– Ладно. Хорошо. Пригласи его, – устало кивнула Марина.
Она встала с дивана, надела туфли и подошла к окну.
– Добрый вечер, сеньора Белова, – раздался глубокий грудной голос посетителя.
Марина медленно повернулась. На мгновение её глаза слегка расширились, но пианистка быстро взяла себя в руки.
Перед ней стоял высокий холёный мужчина лет сорока с благородными чертами лица, упрямым подбородком и резко очерченным ртом. Тёмные волосы аккуратно подстрижены и зачёсаны назад. Щёки покрывала модная щетина.
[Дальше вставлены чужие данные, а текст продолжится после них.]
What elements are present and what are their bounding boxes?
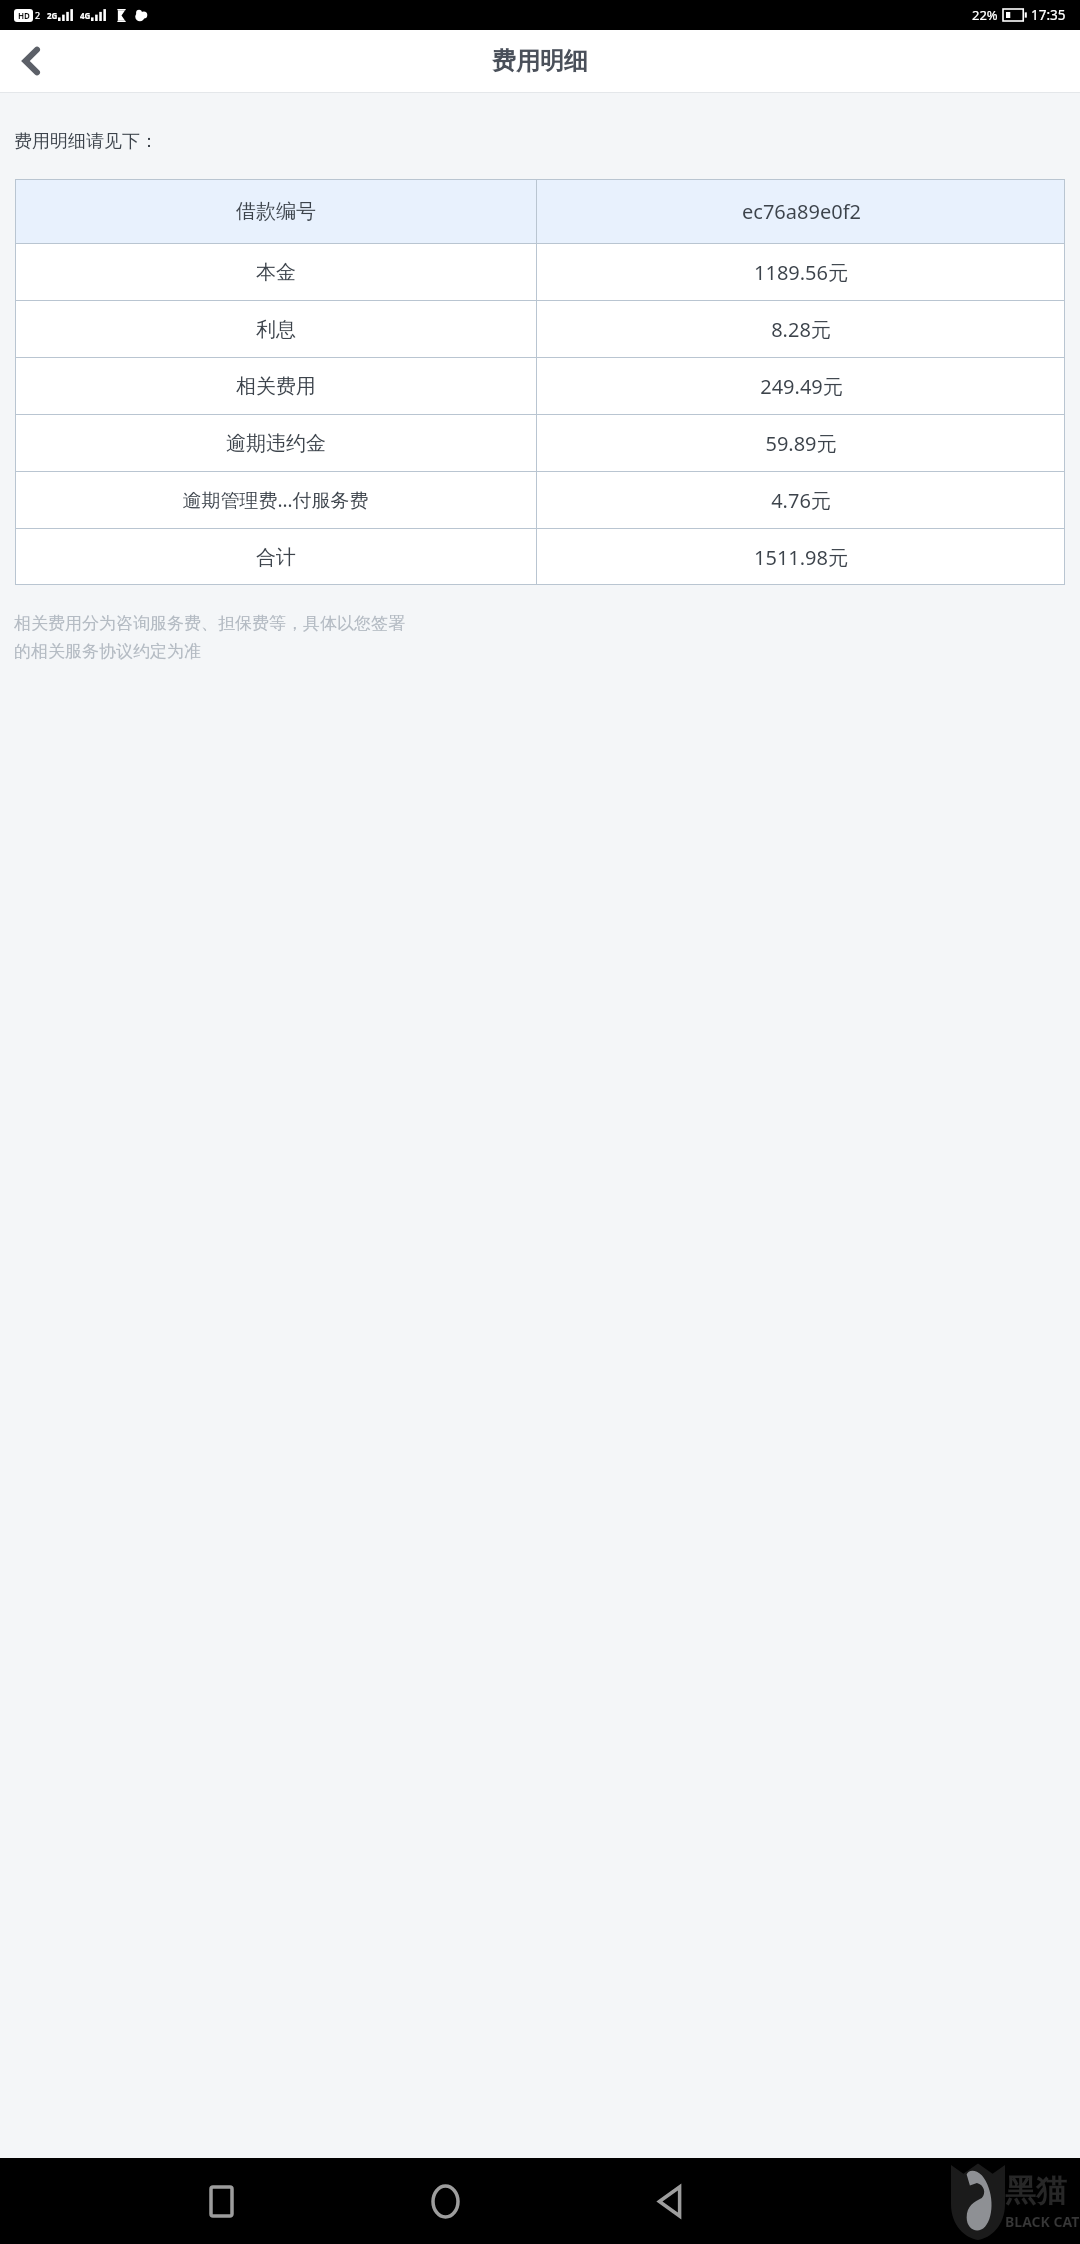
- staticText: 1511.98元: [754, 544, 848, 571]
- staticText: 黑猫: [1005, 2171, 1067, 2210]
- staticText: 借款编号: [236, 199, 316, 224]
- staticText: 相关费用分为咨询服务费、担保费等，具体以您签署 的相关服务协议约定为准: [14, 613, 405, 662]
- staticText: 17:35: [1031, 6, 1066, 24]
- button[interactable]: 返回: [0, 30, 62, 92]
- staticText: BLACK CAT: [1005, 2212, 1080, 2231]
- staticText: 59.89元: [765, 430, 837, 457]
- staticText: 逾期管理费…付服务费: [182, 487, 369, 513]
- staticText: 22%: [972, 6, 998, 24]
- staticText: 利息: [256, 317, 296, 342]
- button[interactable]: 最近任务: [192, 2172, 250, 2230]
- staticText: 合计: [256, 545, 296, 570]
- staticText: 4G: [80, 10, 91, 21]
- button[interactable]: 返回: [640, 2172, 698, 2230]
- staticText: 费用明细请见下：: [14, 130, 158, 153]
- staticText: 2G: [47, 10, 58, 21]
- staticText: 相关费用: [236, 374, 316, 399]
- staticText: 8.28元: [771, 316, 831, 343]
- staticText: 费用明细: [492, 46, 588, 76]
- staticText: 4.76元: [771, 487, 831, 514]
- staticText: HD: [18, 10, 30, 21]
- staticText: 249.49元: [760, 373, 843, 400]
- staticText: 1189.56元: [754, 259, 848, 286]
- staticText: ec76a89e0f2: [742, 198, 861, 225]
- staticText: 本金: [256, 260, 296, 285]
- staticText: 2: [35, 9, 41, 21]
- button[interactable]: 主屏幕: [416, 2172, 474, 2230]
- staticText: 逾期违约金: [226, 431, 326, 456]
Португальца можно было бы назвать красивым, если бы не ужасные шрамы, уродующие правую половину лица.
Несмотря на дорогой элегантный костюм, сеньор Феррейра походил на пирата. Настоящий разбойник, хоть и с налётом цивилизованности. От него веяло силой, решительностью и опасностью. Он был из тех, кто точно знал, чего хочет от жизни и великолепно бы смотрелся на палубе каравеллы, бороздящей просторы океана в поисках сокровищ. Брутальная красота мужчины завораживала. Пронизывающие карие глаза в обрамлении смоляных ресниц гипнотизировали.
От Жозе не укрылся лёгкий испуг во взгляде девушки. Но за много лет португалец уже привык к подобному. Реакция русской пианистки была не самой худшей.
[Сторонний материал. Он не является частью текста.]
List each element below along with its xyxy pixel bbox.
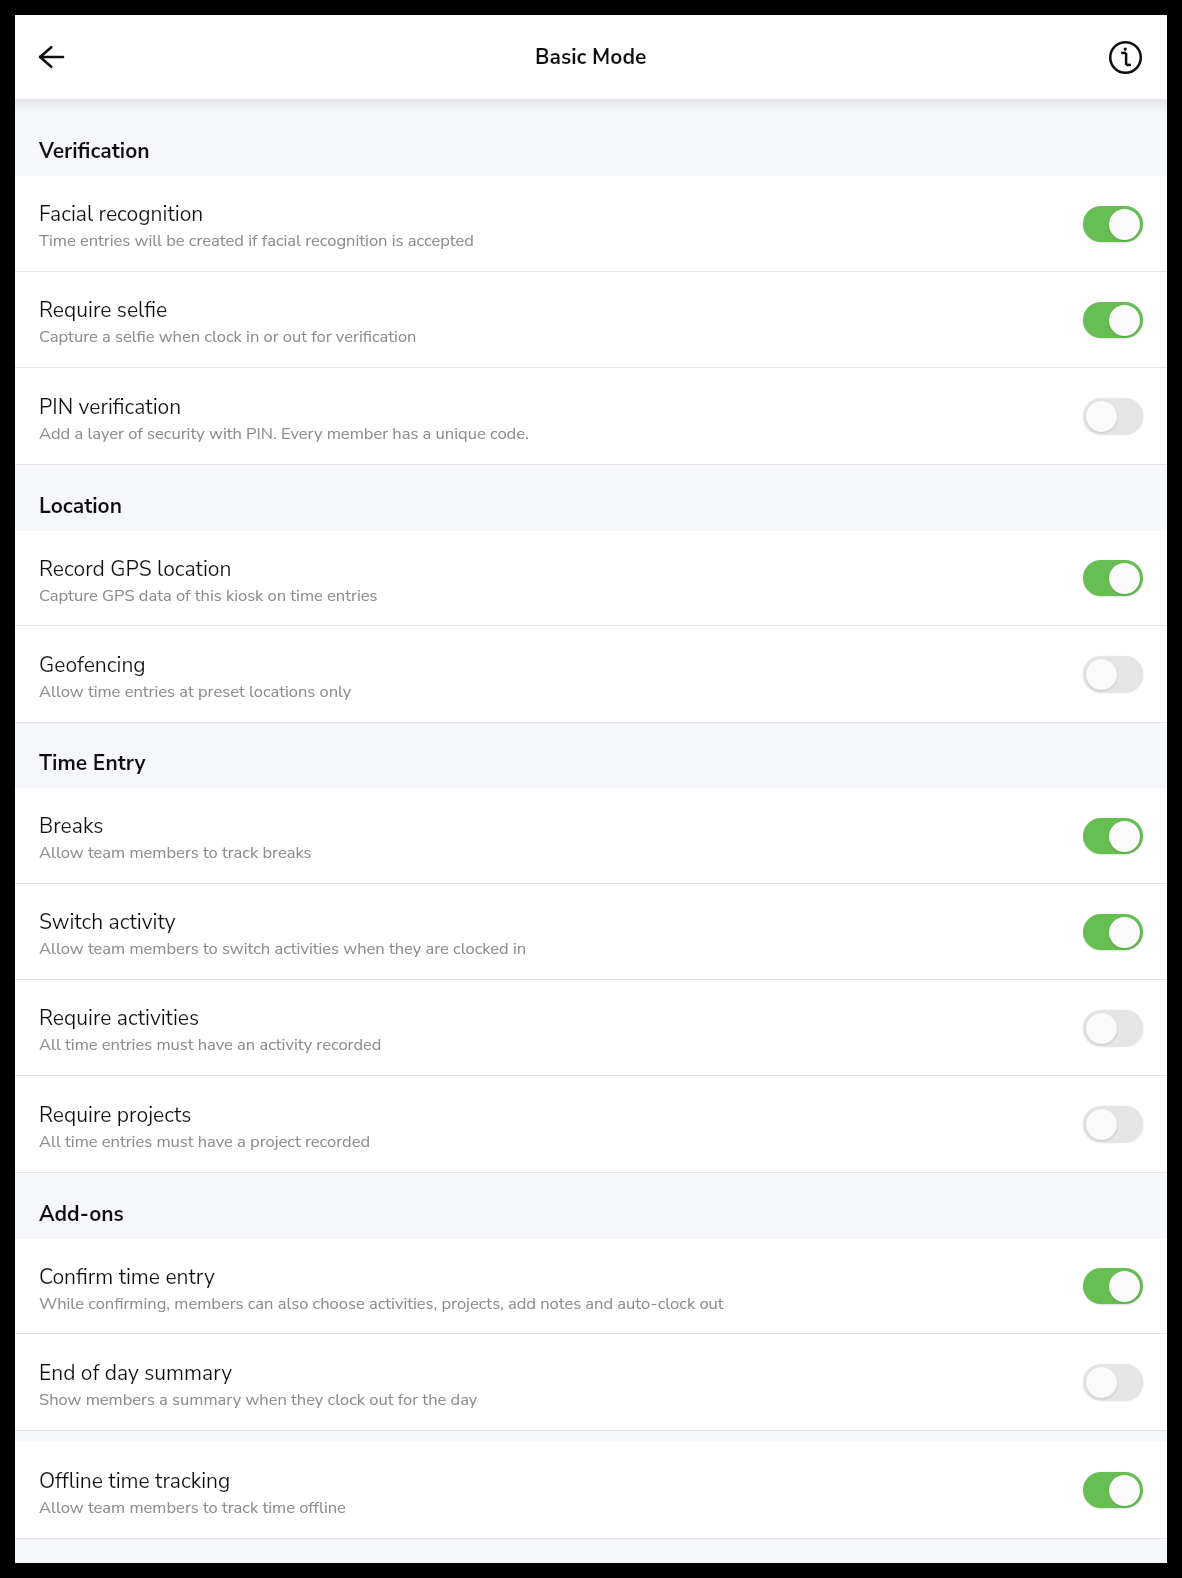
staticText: End of day summary — [39, 1359, 233, 1388]
staticText: All time entries must have a project rec… — [39, 1130, 371, 1153]
staticText: Capture a selfie when clock in or out fo… — [39, 325, 417, 348]
staticText: Switch activity — [39, 908, 176, 937]
staticText: PIN verification — [39, 393, 182, 422]
staticText: Require selfie — [39, 296, 168, 325]
staticText: Time Entry — [39, 749, 146, 778]
staticText: Add-ons — [39, 1200, 124, 1229]
staticText: Show members a summary when they clock o… — [39, 1388, 478, 1411]
staticText: Record GPS location — [39, 555, 232, 584]
button[interactable]: Facial recognition — [15, 176, 1167, 271]
staticText: Allow team members to track breaks — [39, 841, 312, 864]
staticText: Require projects — [39, 1101, 192, 1130]
button[interactable]: Breaks — [15, 788, 1167, 883]
staticText: Require activities — [39, 1004, 200, 1033]
staticText: Allow team members to track time offline — [39, 1496, 346, 1519]
staticText: Breaks — [39, 812, 104, 841]
button[interactable]: Require activities — [15, 980, 1167, 1075]
button[interactable]: Require selfie — [15, 272, 1167, 367]
staticText: Confirm time entry — [39, 1263, 215, 1292]
button[interactable]: Switch activity — [15, 884, 1167, 979]
staticText: Allow time entries at preset locations o… — [39, 680, 352, 703]
button[interactable]: Back — [27, 33, 75, 81]
staticText: Basic Mode — [535, 43, 647, 72]
button[interactable]: PIN verification — [15, 368, 1167, 464]
button[interactable]: Information — [1101, 33, 1149, 81]
staticText: Capture GPS data of this kiosk on time e… — [39, 584, 378, 606]
staticText: Add a layer of security with PIN. Every … — [39, 422, 529, 445]
staticText: Geofencing — [39, 651, 146, 680]
staticText: Time entries will be created if facial r… — [39, 229, 474, 252]
staticText: Offline time tracking — [39, 1467, 231, 1496]
staticText: Verification — [39, 137, 150, 166]
button[interactable]: End of day summary — [15, 1334, 1167, 1430]
staticText: Facial recognition — [39, 200, 204, 229]
staticText: Location — [39, 492, 122, 521]
button[interactable]: Geofencing — [15, 626, 1167, 722]
button[interactable]: Confirm time entry — [15, 1239, 1167, 1333]
staticText: While confirming, members can also choos… — [39, 1292, 724, 1314]
staticText: Allow team members to switch activities … — [39, 937, 527, 960]
button[interactable]: Record GPS location — [15, 531, 1167, 625]
staticText: All time entries must have an activity r… — [39, 1033, 382, 1056]
button[interactable]: Offline time tracking — [15, 1442, 1167, 1538]
button[interactable]: Require projects — [15, 1076, 1167, 1172]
– Здравствуйте, сеньор Феррейра.
– Можно просто Жозе.
– К сожалению, я не говорю на португальском, – ответила Марина.
– Я сказал, что Вы можете называть меня Жозе, – мужчина легко перешёл на английский.
– Хорошо.
Португалец отдал пианистке букет свежих тёмно-бордовых роз, отмечая про себя, что вблизи она гораздо выглядит моложе, чем ему показалось из зала.
– Знаете, когда я шёл на Ваш концерт, то думал, что эти цветы очень подойдут к случаю. Но теперь понял, что ошибся. Лучше было бы принести белые розы или нежно-кремовые.
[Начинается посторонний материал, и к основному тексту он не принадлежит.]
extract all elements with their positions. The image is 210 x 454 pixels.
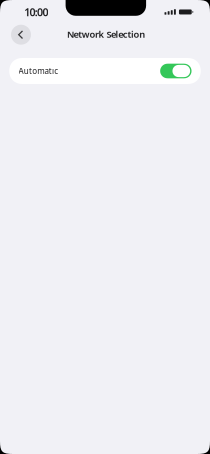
staticText: 10:00: [24, 5, 48, 19]
staticText: Network Selection: [67, 28, 145, 40]
staticText: Automatic: [19, 66, 58, 76]
button[interactable]: Back: [11, 25, 31, 45]
button[interactable]: Automatic: [9, 58, 201, 84]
– Ничего, – едва заметная улыбка тронула губы Марины. – Эти цветы прекрасны.
– Хочу сказать, что поражён Вашим талантом. Два часа пролетели, как одно мгновение.
– Какое произведение Вам понравилось больше всего?
– Я не силён в классической музыке. Как и вообще в музыке, – не смущаясь, признался Жозе. – Поэтому рискну сказать, что меня тронула нежная композиция в конце программы. Она заставила вспомнить детство, маму.
– Ммм, ноктюрн Шопена. Он многим нравится.
– Марина… – произнёс португалец. – Ничего, что я обращаюсь к Вам по имени?
– Ничего, – девушке понравилось, как звучит её имя в его устах.
– Я бы хотел пригласить Вас на ужин.
– Спасибо. Но вынуждена отказаться. Я очень устала после концерта. А завтра утром у меня репетиция.
Жозе слегка нахмурился. На что он рассчитывал? Какая женщина захочет появиться на людях с уродливым мужчиной? Но поскольку его предложение не несло ни малейшей романтической подоплёки, то португалец на мгновение забыл о своих шрамах на лице.
– Может, всё-таки подумаете? Обещаю, мы поужинаем в тихом, немноголюдном месте.
– Ещё раз спасибо, но не сегодня, – вежливо улыбнулась русская.
– Ладно. Рад был знакомству. Извините за беспокойство, – в тоне мужчины проскользнули нотки металла.
Это не понравилось Марине и насторожило её.
– Спасибо за цветы, – она отвернулась к окну, давая понять, что аудиенция закончена.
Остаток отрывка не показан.